İYİ Parti eşitlik ve Hukuk Siyasetlerinden Mesul genel reis Yardımcısı Prof. Bahadır Fazilet, “YSK, seçimlerin inançlı bir biçimde yapılmasını anayasa ve kanunların üzerine mesuliyet olarak yüklediği bir seçim kuruludur” dedi ve ekledi: “11 yeni üyeden kurulması nihayet derece mahzurlu. Tereddütler var. Biz ÂLÂ Parti ve millet İttifakı olarak hiçbir suretle bu seçimde Biricik bir oyu heba ettirmemek, Biricik bir vatandaşımızın bile iradesini AKP’ye ve hukuksuz kararlara seçimi kaptırmamak konusunda nihayet derece kararlıyız. Her türlü tedbiri alacağız.”
(Bahadır Erdem)
ALDIKLARI KARARLAR ARAŞTIRILMALI
HDP Seçim İşleri Komisyonu’ndan Mesul Eş genel reis Yardımcısı Emirali Türkmen, “YSK’nin nihayet periyotta seçimlere yönelik verdiği Bazen kararlar tartışmalıydı” dedi.

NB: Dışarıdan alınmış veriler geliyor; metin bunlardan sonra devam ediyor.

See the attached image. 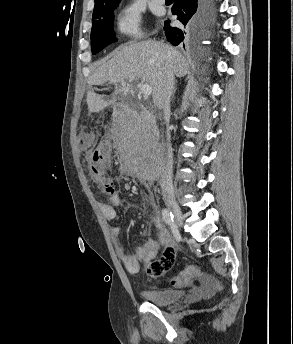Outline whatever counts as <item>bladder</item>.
Listing matches in <instances>:
<instances>
[{
	"mask_svg": "<svg viewBox=\"0 0 293 344\" xmlns=\"http://www.w3.org/2000/svg\"><path fill=\"white\" fill-rule=\"evenodd\" d=\"M143 294L149 302L161 306L178 302L184 297L183 291L173 288L149 289Z\"/></svg>",
	"mask_w": 293,
	"mask_h": 344,
	"instance_id": "31cf9c89",
	"label": "bladder"
}]
</instances>
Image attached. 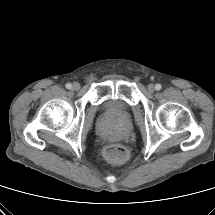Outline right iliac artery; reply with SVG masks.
I'll list each match as a JSON object with an SVG mask.
<instances>
[{"label": "right iliac artery", "instance_id": "right-iliac-artery-1", "mask_svg": "<svg viewBox=\"0 0 215 215\" xmlns=\"http://www.w3.org/2000/svg\"><path fill=\"white\" fill-rule=\"evenodd\" d=\"M66 88H67V89H71V88H72V85H71L70 83H67V84H66Z\"/></svg>", "mask_w": 215, "mask_h": 215}]
</instances>
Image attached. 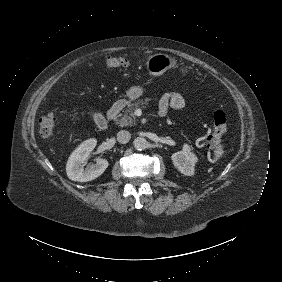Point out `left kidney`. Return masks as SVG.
I'll return each mask as SVG.
<instances>
[{"mask_svg":"<svg viewBox=\"0 0 282 282\" xmlns=\"http://www.w3.org/2000/svg\"><path fill=\"white\" fill-rule=\"evenodd\" d=\"M196 160V156L190 153L189 147L186 145L183 147L182 151H178L172 155L173 164L186 176L193 174Z\"/></svg>","mask_w":282,"mask_h":282,"instance_id":"left-kidney-1","label":"left kidney"}]
</instances>
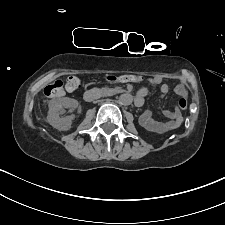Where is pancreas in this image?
<instances>
[{
  "mask_svg": "<svg viewBox=\"0 0 225 225\" xmlns=\"http://www.w3.org/2000/svg\"><path fill=\"white\" fill-rule=\"evenodd\" d=\"M101 91L105 94V95H109L111 94V92L113 91L110 88H102Z\"/></svg>",
  "mask_w": 225,
  "mask_h": 225,
  "instance_id": "1",
  "label": "pancreas"
}]
</instances>
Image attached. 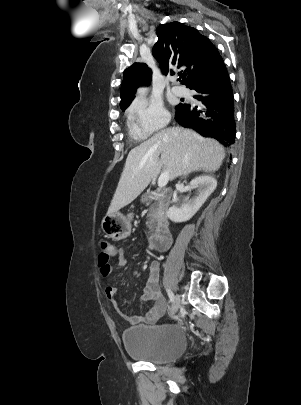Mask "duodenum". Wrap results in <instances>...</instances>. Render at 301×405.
<instances>
[{"label": "duodenum", "instance_id": "410a0bca", "mask_svg": "<svg viewBox=\"0 0 301 405\" xmlns=\"http://www.w3.org/2000/svg\"><path fill=\"white\" fill-rule=\"evenodd\" d=\"M154 196L159 204V218L156 229L150 237V244L157 251H165L168 249L171 241L167 213L172 201L173 192L169 188H163L155 191Z\"/></svg>", "mask_w": 301, "mask_h": 405}]
</instances>
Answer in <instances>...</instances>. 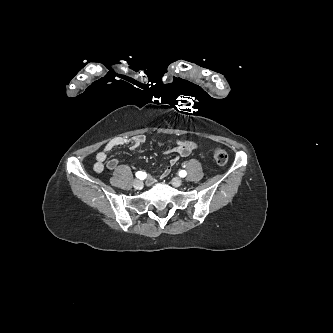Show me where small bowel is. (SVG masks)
<instances>
[{
  "instance_id": "c3829d8e",
  "label": "small bowel",
  "mask_w": 333,
  "mask_h": 333,
  "mask_svg": "<svg viewBox=\"0 0 333 333\" xmlns=\"http://www.w3.org/2000/svg\"><path fill=\"white\" fill-rule=\"evenodd\" d=\"M145 142L143 135H137L131 138L116 137L111 139L104 148L96 154V162L94 164V170L98 173L102 172L105 168L114 170L118 167L119 161L116 158L108 159V154L115 148L128 145L131 150L138 149ZM197 148L194 142L178 139L175 145L166 151V153L175 152L178 155L170 159L168 166L161 172L162 177H166L171 168L178 163L179 156H188L192 151ZM155 184V179L151 178L150 185Z\"/></svg>"
}]
</instances>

Türkmen şu tespitlerde bulundu:
“Seçmenler de bu hususa kaygıyla bakıyor. Toplumsal medyada bunu görüyoruz. Siyasi partiler her gün seçim güvenliği için görüş bildiriyor. Bu tasalarla Bir arada seçime gideceğiz üzere görünüyor. ‘Türkiye’de nerede hukuk var’ diye sorarsanız, bende size ‘Hukukun olduğu bir alan, bir yer söylebilir misiniz?’ derim. Daha iki gün Evvel partimizle ilgili Anayasa Mahkemesi’nin almış olduğu kararları düşününce insan diyecek bir şey bulamıyor. Türkiye’de en üst organı Anayasa Mahkemesi bile o denli karar alıyorsa, gerisini siz düşünün. ‘YSK için dert etmeyelim, inançlı bir mahkemedir’ deme ihtimali herhalde büyük bir soru işareti oluşturuyor.”

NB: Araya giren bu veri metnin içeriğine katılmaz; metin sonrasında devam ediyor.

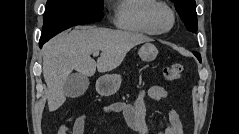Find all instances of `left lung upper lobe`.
Listing matches in <instances>:
<instances>
[{"mask_svg":"<svg viewBox=\"0 0 239 134\" xmlns=\"http://www.w3.org/2000/svg\"><path fill=\"white\" fill-rule=\"evenodd\" d=\"M172 2H174L176 10L187 29L196 33L198 30V23L196 18L195 0H172ZM198 60L201 62V58Z\"/></svg>","mask_w":239,"mask_h":134,"instance_id":"5c2ea615","label":"left lung upper lobe"}]
</instances>
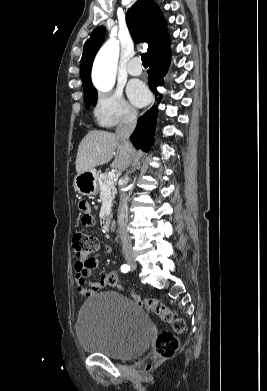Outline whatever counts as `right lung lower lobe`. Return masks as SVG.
<instances>
[{"mask_svg":"<svg viewBox=\"0 0 267 391\" xmlns=\"http://www.w3.org/2000/svg\"><path fill=\"white\" fill-rule=\"evenodd\" d=\"M170 57L171 51L169 46H167L149 58L148 82L157 103L160 102V97L156 88L160 85L161 77L168 71ZM157 113V106H153L138 119L136 129L130 137L131 142L137 149L147 150L150 148V144L153 141Z\"/></svg>","mask_w":267,"mask_h":391,"instance_id":"1","label":"right lung lower lobe"}]
</instances>
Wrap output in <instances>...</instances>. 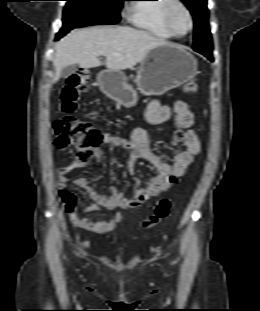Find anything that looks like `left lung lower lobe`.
I'll return each instance as SVG.
<instances>
[{
    "label": "left lung lower lobe",
    "instance_id": "1",
    "mask_svg": "<svg viewBox=\"0 0 260 311\" xmlns=\"http://www.w3.org/2000/svg\"><path fill=\"white\" fill-rule=\"evenodd\" d=\"M203 55H205L209 60L213 61L212 52L207 50H195Z\"/></svg>",
    "mask_w": 260,
    "mask_h": 311
}]
</instances>
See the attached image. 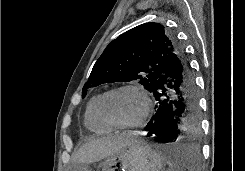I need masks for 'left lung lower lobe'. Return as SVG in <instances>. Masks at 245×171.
I'll use <instances>...</instances> for the list:
<instances>
[{"mask_svg":"<svg viewBox=\"0 0 245 171\" xmlns=\"http://www.w3.org/2000/svg\"><path fill=\"white\" fill-rule=\"evenodd\" d=\"M153 93L157 105L146 127L147 136H155L161 143H178L198 124L199 105L195 77L184 50L180 46L165 60L162 74ZM181 167H197L194 147L176 151Z\"/></svg>","mask_w":245,"mask_h":171,"instance_id":"left-lung-lower-lobe-1","label":"left lung lower lobe"}]
</instances>
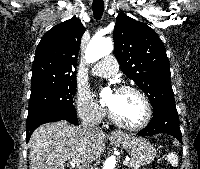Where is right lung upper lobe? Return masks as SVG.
<instances>
[{"label": "right lung upper lobe", "instance_id": "right-lung-upper-lobe-1", "mask_svg": "<svg viewBox=\"0 0 200 169\" xmlns=\"http://www.w3.org/2000/svg\"><path fill=\"white\" fill-rule=\"evenodd\" d=\"M85 28L73 17L50 29L35 51L31 87L75 79L73 69Z\"/></svg>", "mask_w": 200, "mask_h": 169}]
</instances>
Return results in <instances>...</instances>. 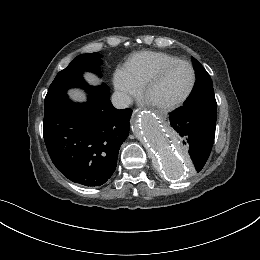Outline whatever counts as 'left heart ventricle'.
<instances>
[{
	"label": "left heart ventricle",
	"instance_id": "b2bd125f",
	"mask_svg": "<svg viewBox=\"0 0 260 260\" xmlns=\"http://www.w3.org/2000/svg\"><path fill=\"white\" fill-rule=\"evenodd\" d=\"M192 79L191 69L186 64L172 68L150 93V101L156 104L169 103L180 98Z\"/></svg>",
	"mask_w": 260,
	"mask_h": 260
}]
</instances>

“ÖNLEM ALACAĞIZ GÖZÜMÜZ YSK’DE”
DEVA Partisi sözcüsü ve Seçim İşleri Lideri avukat İdris Şahin “Yüksek Seçim Konseyi üyeleri yeni seçilmiş olsa da hepsi meslekte belli bir kıdeme sahip yüksek yargıçlardan oluşuyor” dedi ve ekledi: “Seçim mevzuatı da nihayet derece Aleni ve net. Aslolan seçimin güvenliğini seçime katılan siyasi partiler ve vatandaşın sağlamasıdır. Bunlar tamamlayıcı süreçleri yaparlar. Fakat geçmiş devirlerde seçimin sonuçlarına direkt müdahale ettiği Yüksek Seçim Kurulu’nun bir kısım kararlarında gördük. Münasebetiyle gözümüz Olağan ki Yüksek Seçim Kurulu’nun üzerinde kesinlikle olacak. lakin önlerine şimdi bir mevzu gelmeden onları test etmek ve onların peşine mahkum etmek üzere bir anlayış en azından hukukçu kimliğimizle bize yakışmaz.”
(İdris Şahin)
Şahin kelamlarına şöyle devam etti:
“Biz kendilerine şunu söylüyoruz yüksek yargıçlar olarak anayasanın lafzını yorumlamalarını istiyoruz. Anayasada Aleni bir karar varken içtihata yönelmiş olmak nihayet derece yanlış olur. Kendilerine anayasanın 101. unsurunun ve 116. unsurlarının nihayet derece Aleni ve net olduğunu bu konularda kıymetlendirme yaparken anayasada ne yazıyorsa o çerçevede kıymetlendirme yapmalarının Müsait olacağını düşünüyoruz. Biz parti olarak seçim güvenliği tedbirleri alacağız.”